Entorno mágico de la Huasteca
María Luisa Herrera Casasús
La molienda
ntes de llegar a la loma donde se escondía el ranchito de don Cosme, se nos prendió de la nariz el aroma del aguamiel de caña, mientras una bandada de loros cruzaba el cielo chismorreando nuestra llegada. Al fin tenía la oportunidad de volver a aquella molienda que no se apartaba de mis recuerdos infantiles.
Los escuálidos perros, tan sólo provistos de ladridos, nos dieron la bienvenida. Ofrecimos la mano, uno por uno, a cada miembro de la familia, y a la voz de «ya va a caer la paila», mis amigos y yo nos arrimamos al trapiche a disfrutar del jugo de caña y de las jícaras llenas de miel que nos obsequiaron.
Los hijos de don Cosme se ocupaban en palear la melaza y en preparar los alfeñiques que envolvían primorosamente en tiras de paja. Las mujeres se refugiaban lavando, en la cocina, los moldes de barro que recibirían el piloncillo.
El trabajo comunal de la familia semejaba una activa y armónica colmena, cuya abeja reina era doña Prisca, una dulce mujer que aunaba a su trabajo una gran amabilidad. Lucía aún la misma expresión bondadosa que yo recordaba.
Pronto me acercó una silla a un árbol que extendía los brazos ofreciendo su sombra, mientras saboreaba una taza de café de olla con pemoles, hablamos de nuestras respectivas familias.
—¿Y usted cómo ha estado? Pregunté.
—Un poco bien, señora —respondió cortésmente.
—¿Y don Cosme?
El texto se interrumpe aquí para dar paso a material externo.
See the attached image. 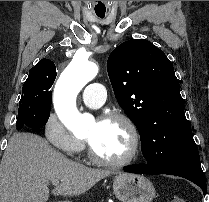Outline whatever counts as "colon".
I'll use <instances>...</instances> for the list:
<instances>
[{
	"label": "colon",
	"instance_id": "obj_1",
	"mask_svg": "<svg viewBox=\"0 0 209 202\" xmlns=\"http://www.w3.org/2000/svg\"><path fill=\"white\" fill-rule=\"evenodd\" d=\"M169 202H191V201L185 198H174Z\"/></svg>",
	"mask_w": 209,
	"mask_h": 202
}]
</instances>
No lo veo por aquí, ¿anda en el corte de caña?
—Pos ya no más. Ora en día se la pasa sentado en el corral, mirando las gallinas.
—¿Y eso? ¡Si no está tan viejo!
—Pos verá usté, señora, es que endenantes tuvimos un disgusto porque mʼija Petra salió gorda de niño. Es el chilpayate ese, medio encuerado que anda correteando por ahí, y ya sabe cómo es Cosme: le agarró una muina muy grande.
—¿Y por eso se enfermó?
—No, ¡qué va! Al contrario, le dio por emborracharse todos los días, y nos pegaba mucho a las dos. Porque además me echaba a mí la culpa, que dizque por alcahueta. Yo tenía harto miedo de que la Petra fuera a perder la criatura. Y luego, pos… ¿qué cree? ¡Nos corrió a las dos de la casa!
—¡Jesús! ¿Y qué hicieron entonces? —respondí con sorpresa, casi derramando el café sobre mi vestido.
Doña Prisca calló un rato, se secó los ojos con un paliacate, y ya calmada, continuó la plática.
—… una comadre me aconsejó que le diera unas yerbitas con toloache —creo que le mientan— , raíz del muerto, shihuilxopelli y otros camotes de monte que me trajo paʼ que se aplacara. Así que le fui dando su tecito todos los días… y como le digo, ya no trabaja… ¡pero cuando menos se puso bien tranquilo!
En ese momento pasó el nieto frente a nosotras, vestido solamente con una camisa y chupando un alfeñique que le embarraba la cara con azúcar. Lo seguí con la mirada hasta toparme con don Cosme, casi oculto detrás de una cerca. Al verlo acercarse, su rostro se iluminó con la mueca de una sonrisa, mientras su boca babeaba.
—Ya ve usté, señorita —me señaló doña Prisca— ahora ya lo tenemos bien calmadito, gracias a Dios.